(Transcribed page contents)

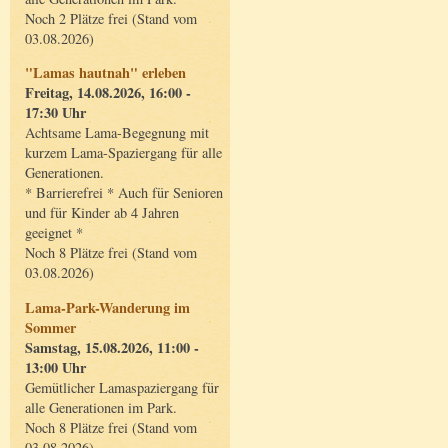
Noch 2 Plätze frei (Stand vom
03.08.2026)
"Lamas hautnah" erleben
Freitag, 14.08.2026, 16:00 -
17:30 Uhr
Achtsame Lama-Begegnung mit
kurzem Lama-Spaziergang für alle
Generationen.
* Barrierefrei * Auch für Senioren
und für Kinder ab 4 Jahren
geeignet *
Noch 8 Plätze frei (Stand vom
03.08.2026)
Lama-Park-Wanderung im
Sommer
Samstag, 15.08.2026, 11:00 -
13:00 Uhr
Gemütlicher Lamaspaziergang für
alle Generationen im Park.
Noch 8 Plätze frei (Stand vom
03.08.2026)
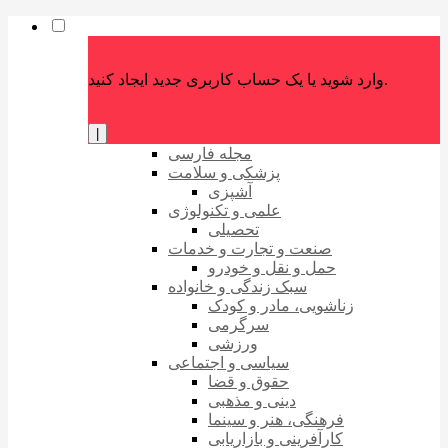
وارد شوید یا یک حساب کاربری جدید ایجاد کنید.
|
مجله فارسی
پزشکی و سلامت
آشپزی
علمی و تکنولوژی
تحصیلی
صنعت و تجارت و خدمات
حمل و نقل و خودرو
سبک زندگی و خانواده
زناشویی، مادر و کودک
سرگرمی
ورزشی
سیاسی و اجتماعی
حقوق و قضا
دینی و مذهبی
فرهنگی، هنر و سینما
کارآفرینی و بازاریابی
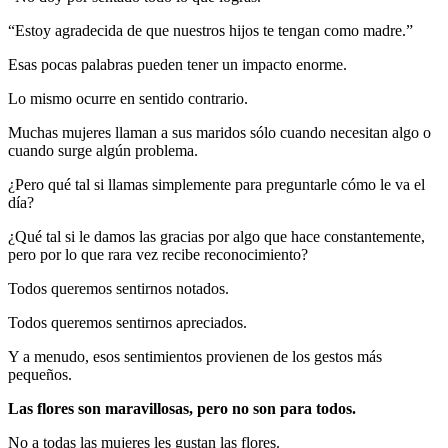
“Estoy agradecida de que nuestros hijos te tengan como madre.”
Esas pocas palabras pueden tener un impacto enorme.
Lo mismo ocurre en sentido contrario.
Muchas mujeres llaman a sus maridos sólo cuando necesitan algo o
cuando surge algún problema.
¿Pero qué tal si llamas simplemente para preguntarle cómo le va el
día?
¿Qué tal si le damos las gracias por algo que hace constantemente,
pero por lo que rara vez recibe reconocimiento?
Todos queremos sentirnos notados.
Todos queremos sentirnos apreciados.
Y a menudo, esos sentimientos provienen de los gestos más
pequeños.
Las flores son maravillosas, pero no son para todos.
No a todas las mujeres les gustan las flores.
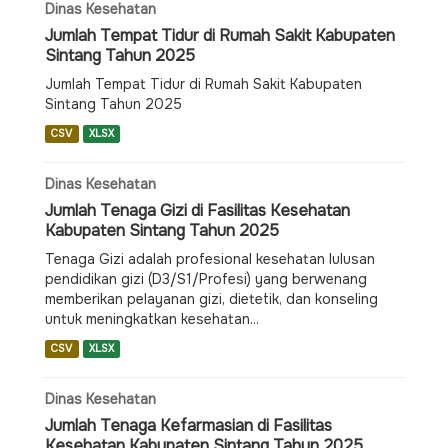
Dinas Kesehatan
Jumlah Tempat Tidur di Rumah Sakit Kabupaten
Sintang Tahun 2025
Jumlah Tempat Tidur di Rumah Sakit Kabupaten
Sintang Tahun 2025
CSV
XLSX
Dinas Kesehatan
Jumlah Tenaga Gizi di Fasilitas Kesehatan
Kabupaten Sintang Tahun 2025
Tenaga Gizi adalah profesional kesehatan lulusan
pendidikan gizi (D3/S1/Profesi) yang berwenang
memberikan pelayanan gizi, dietetik, dan konseling
untuk meningkatkan kesehatan...
CSV
XLSX
Dinas Kesehatan
Jumlah Tenaga Kefarmasian di Fasilitas
Kesehatan Kabupaten Sintang Tahun 2025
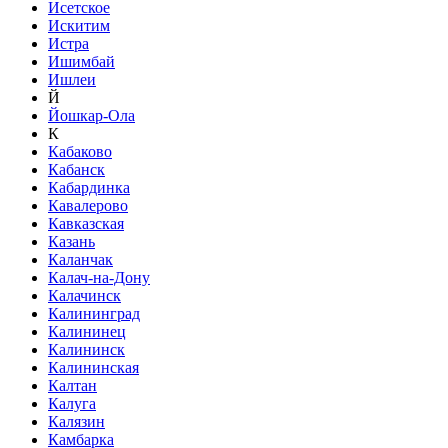
Исетское
Искитим
Истра
Ишимбай
Ишлеи
Й
Йошкар-Ола
К
Кабаково
Кабанск
Кабардинка
Кавалерово
Кавказская
Казань
Каланчак
Калач-на-Дону
Калачинск
Калининград
Калининец
Калининск
Калининская
Калтан
Калуга
Калязин
Камбарка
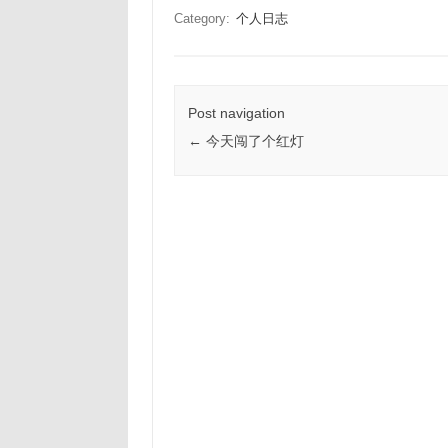
Category:
个人日志
Post navigation
←
今天闯了个红灯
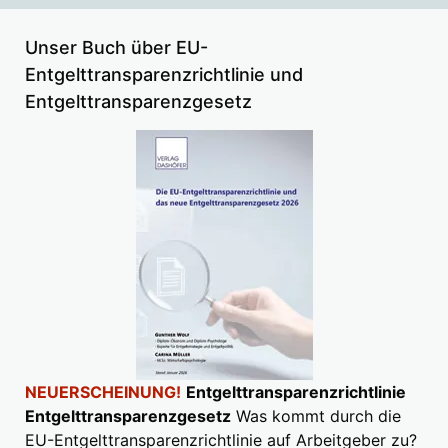
Unser Buch über EU-
Entgelttransparenzrichtlinie und
Entgelttransparenzgesetz
NEUERSCHEINUNG!
Entgelttransparenzrichtlinie
Entgelttransparenzgesetz
Was kommt durch die
EU-Entgelttransparenzrichtlinie auf Arbeitgeber zu?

### EXERCISE REQUIREMENTS
The result is a copy of every line above where the word "algo" shows up.

### RESPONSE TO THIS EXERCISE
Muchas mujeres llaman a sus maridos sólo cuando necesitan algo o
¿Qué tal si le damos las gracias por algo que hace constantemente,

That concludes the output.